2.4. RNA Extraction and Quantitative qRT-PCR
Mice sacrificed by cervical dislocation, gonadal fat mass, and gastrocnemius muscle samples were frozen immediately in liquid nitrogen and stored at −80 °C. The total RNA of adipose tissue, muscle tissue, and cell samples were extracted with the RNAiso Plus (TaKaRa, Dalian, Liaoning, China). The PrimeScript™ RT reagent Kit with the gDNA Eraser (TaKaRa Dalian, Liaoning, China) and Mir-X miRNA First-Strand Synthesis Kit (TaKaRa Dalian, Liaoning, China) were used for reverse-transcribing mRNA and miRNA to cDNA, respectively. Quantitative real-time PCR (qRT-PCR) reactions were performed by using a SYBR Premix Ex Taq kit (TaKaRa Dalian, Liaoning, China) and a CFX96 RealTime PCR detection system (Bio-Rad, Hercules, CA, USA). The relative expression levels of mRNA and miRNA were calculated using the 2−ΔΔct method [18]. β-Actin and U6 snRNA were used as internal normalizing controls for mRNA and miRNA, respectively. All PCR primer sequences shown in Supplementary Table S1.

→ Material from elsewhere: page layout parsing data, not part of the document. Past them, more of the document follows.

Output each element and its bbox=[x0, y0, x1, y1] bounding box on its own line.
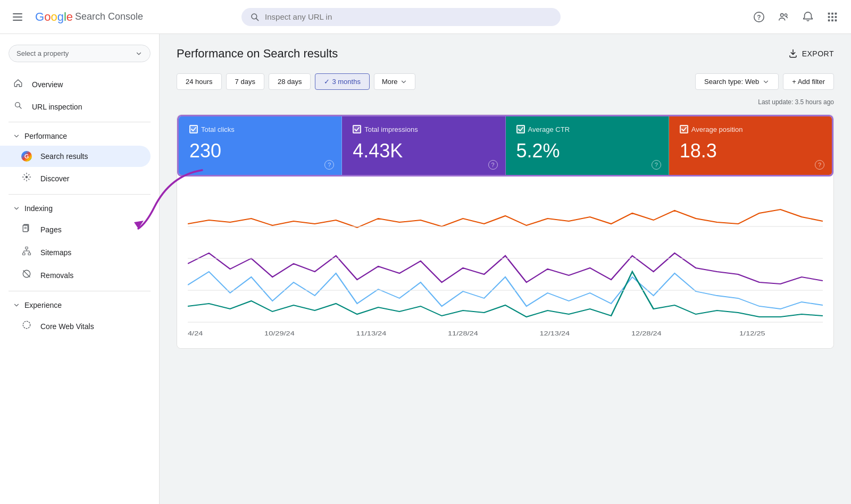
export-label: EXPORT bbox=[802, 49, 834, 58]
domain-selector[interactable]: Select a property bbox=[9, 45, 151, 62]
metrics-container: Total clicks 230 ? Total impressions bbox=[177, 115, 833, 177]
search-bar bbox=[241, 8, 561, 26]
header-icons: ? bbox=[749, 7, 842, 27]
search-icon bbox=[250, 12, 260, 22]
svg-rect-2 bbox=[13, 20, 22, 21]
check-icon bbox=[191, 127, 196, 131]
svg-point-7 bbox=[781, 13, 784, 16]
sidebar-item-pages[interactable]: Pages bbox=[0, 218, 151, 241]
top-header: Google Search Console ? bbox=[0, 0, 851, 34]
average-ctr-label: Average CTR bbox=[528, 125, 570, 133]
svg-rect-10 bbox=[831, 12, 833, 14]
app-body: Select a property Overview URL inspectio… bbox=[0, 34, 851, 504]
export-icon bbox=[788, 49, 798, 58]
metric-checkbox-ctr[interactable] bbox=[516, 125, 525, 133]
url-inspection-label: URL inspection bbox=[32, 103, 82, 111]
sidebar-item-sitemaps[interactable]: Sitemaps bbox=[0, 241, 151, 264]
chevron-down-icon bbox=[13, 205, 20, 212]
menu-button[interactable] bbox=[9, 9, 27, 25]
experience-section-label: Experience bbox=[24, 301, 62, 309]
sidebar-item-discover[interactable]: Discover bbox=[0, 167, 151, 190]
search-type-button[interactable]: Search type: Web bbox=[695, 73, 779, 90]
sidebar-item-search-results[interactable]: G Search results bbox=[0, 146, 151, 167]
divider-1 bbox=[9, 122, 151, 122]
google-wordmark: Google bbox=[35, 10, 73, 24]
help-clicks-icon[interactable]: ? bbox=[324, 160, 334, 170]
total-clicks-value: 230 bbox=[189, 140, 331, 162]
logo: Google Search Console bbox=[35, 10, 143, 24]
metric-checkbox-position[interactable] bbox=[680, 125, 688, 133]
search-bar-wrapper bbox=[241, 8, 561, 26]
add-filter-button[interactable]: + Add filter bbox=[783, 73, 834, 90]
account-button[interactable] bbox=[773, 7, 794, 27]
filter-right: Search type: Web + Add filter bbox=[695, 73, 834, 90]
help-button[interactable]: ? bbox=[749, 7, 769, 27]
removals-icon bbox=[21, 269, 32, 281]
sidebar-section-experience[interactable]: Experience bbox=[0, 296, 159, 315]
total-clicks-label: Total clicks bbox=[201, 125, 235, 133]
home-icon bbox=[13, 78, 23, 90]
check-icon bbox=[354, 127, 360, 131]
pages-label: Pages bbox=[40, 225, 62, 234]
svg-rect-17 bbox=[835, 19, 837, 21]
sidebar-section-performance[interactable]: Performance bbox=[0, 127, 159, 146]
domain-text: Select a property bbox=[16, 49, 69, 57]
filter-3m[interactable]: ✓3 months bbox=[315, 73, 369, 90]
notifications-button[interactable] bbox=[798, 7, 818, 27]
discover-label: Discover bbox=[40, 174, 69, 183]
average-position-label: Average position bbox=[691, 125, 743, 133]
average-ctr-value: 5.2% bbox=[516, 140, 658, 162]
metric-average-ctr: Average CTR 5.2% ? bbox=[506, 116, 669, 175]
svg-rect-11 bbox=[835, 12, 837, 14]
sidebar-item-url-inspection[interactable]: URL inspection bbox=[0, 96, 151, 117]
core-web-vitals-label: Core Web Vitals bbox=[40, 322, 94, 331]
svg-text:11/13/24: 11/13/24 bbox=[356, 330, 387, 337]
filter-28d[interactable]: 28 days bbox=[269, 73, 311, 90]
metric-average-position: Average position 18.3 ? bbox=[669, 116, 832, 175]
filter-7d[interactable]: 7 days bbox=[226, 73, 264, 90]
filter-bar: 24 hours 7 days 28 days ✓3 months More S… bbox=[177, 73, 834, 90]
svg-line-19 bbox=[19, 106, 21, 108]
svg-text:10/14/24: 10/14/24 bbox=[188, 330, 203, 337]
sidebar-item-overview[interactable]: Overview bbox=[0, 73, 151, 96]
indexing-section-label: Indexing bbox=[24, 204, 53, 213]
search-small-icon bbox=[13, 101, 23, 112]
help-ctr-icon[interactable]: ? bbox=[652, 160, 661, 170]
sidebar-item-removals[interactable]: Removals bbox=[0, 264, 151, 287]
total-impressions-value: 4.43K bbox=[353, 140, 494, 162]
chevron-down-icon bbox=[762, 78, 770, 86]
svg-rect-9 bbox=[828, 12, 830, 14]
url-inspect-input[interactable] bbox=[265, 12, 552, 21]
metric-checkbox-impressions[interactable] bbox=[353, 125, 361, 133]
svg-rect-26 bbox=[23, 253, 26, 255]
metric-checkbox-clicks[interactable] bbox=[189, 125, 198, 133]
chevron-down-icon bbox=[13, 132, 20, 140]
removals-label: Removals bbox=[40, 271, 73, 280]
filter-24h[interactable]: 24 hours bbox=[177, 73, 222, 90]
discover-icon bbox=[21, 172, 32, 184]
chevron-down-icon bbox=[400, 78, 407, 86]
last-update: Last update: 3.5 hours ago bbox=[177, 98, 834, 106]
svg-rect-27 bbox=[28, 253, 31, 255]
main-content: Performance on Search results EXPORT 24 … bbox=[160, 34, 851, 504]
help-impressions-icon[interactable]: ? bbox=[488, 160, 498, 170]
chevron-down-icon bbox=[135, 50, 143, 57]
svg-rect-14 bbox=[835, 16, 837, 18]
google-g-icon: G bbox=[21, 151, 32, 162]
divider-3 bbox=[9, 291, 151, 291]
apps-button[interactable] bbox=[822, 7, 842, 27]
export-button[interactable]: EXPORT bbox=[788, 49, 834, 58]
svg-text:1/12/25: 1/12/25 bbox=[739, 330, 765, 337]
sidebar-section-indexing[interactable]: Indexing bbox=[0, 199, 159, 218]
page-header: Performance on Search results EXPORT bbox=[177, 47, 834, 61]
svg-rect-1 bbox=[13, 16, 22, 18]
average-position-value: 18.3 bbox=[680, 140, 821, 162]
divider-2 bbox=[9, 194, 151, 195]
help-position-icon[interactable]: ? bbox=[815, 160, 824, 170]
sidebar-item-core-web-vitals[interactable]: Core Web Vitals bbox=[0, 315, 151, 338]
filter-more[interactable]: More bbox=[374, 73, 415, 90]
page-title: Performance on Search results bbox=[177, 47, 338, 61]
svg-text:12/13/24: 12/13/24 bbox=[539, 330, 570, 337]
svg-text:10/29/24: 10/29/24 bbox=[264, 330, 295, 337]
check-icon bbox=[681, 127, 687, 131]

2.5. Cell Proliferation Assays
For the Cell Counting Kit 8 (CCK-8) assay, the 3T3-L1 preadipocyte was seeded in 96 plates. The absorbance of cells was detected at the times of 0, 24, 48, and 96 h after the transfection of the miR-152 mimic, the miR-152 inhibitor and the negative control by using Cell Counting Kit 8 (Dojindo, Shanghai, China) according to the manufacturer’s protocol.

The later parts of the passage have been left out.